Glen Echo is a neighborhood located in the far northern part of the University District in Columbus, Ohio. The area was listed on the National Register of Historic Places in 1997. The name Glen Echo refers to Glen Echo Ravine, which runs along the northern edge of the neighborhood. Principal streets in the area are Glen Echo Drive, Summit Street, Glenmawr Avenue, North Fourth Street, Arcadia, Cliffside Drive, and more. One street, Parkview Drive, was platted in the ravine basin, but was later abandoned.

The district originated in 1909 when the Columbus Real Estate and Improvement Company platted  as "Indianola Park View" for a planned residential subdivision and a part of the Glen Echo Ravine was delineated as a park, the first such donation to the city of Columbus by a real estate developer. The wooded Glen Echo Ravine significantly influenced the original layout, design, and overall character of the district. The neighborhood's developer was also involved with the development of Walhalla Ravine and Eastgate. Prior to its development, the area was considered for a major hospital; however, those plans were abandoned.

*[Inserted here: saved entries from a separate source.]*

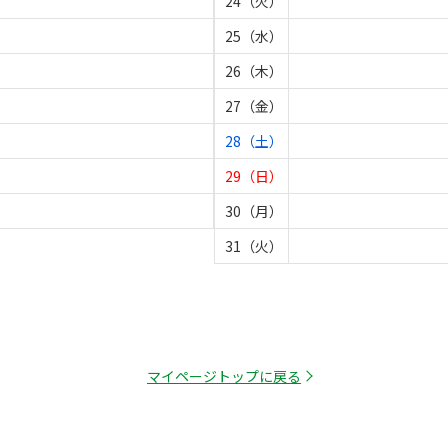
24（火）
25（水）
26（木）
27（金）
28（土）
29（日）
30（月）
31（火）
マイページトップに戻る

A 1909 Ohio State publication described the new north side park as a place of beauty where large oak and elm trees shaded a wading pond, five small lakes connected by a single stream, rustic benches, foot bridges and springs lined with cobblestones. Glen Echo's picturesque environs hosted picnic dinners, equestrians and motorists who enjoyed this oasis of greenery. In 1910 the development was annexed to the City of Columbus and in 1912 Glen Echo Park was dedicated to the city.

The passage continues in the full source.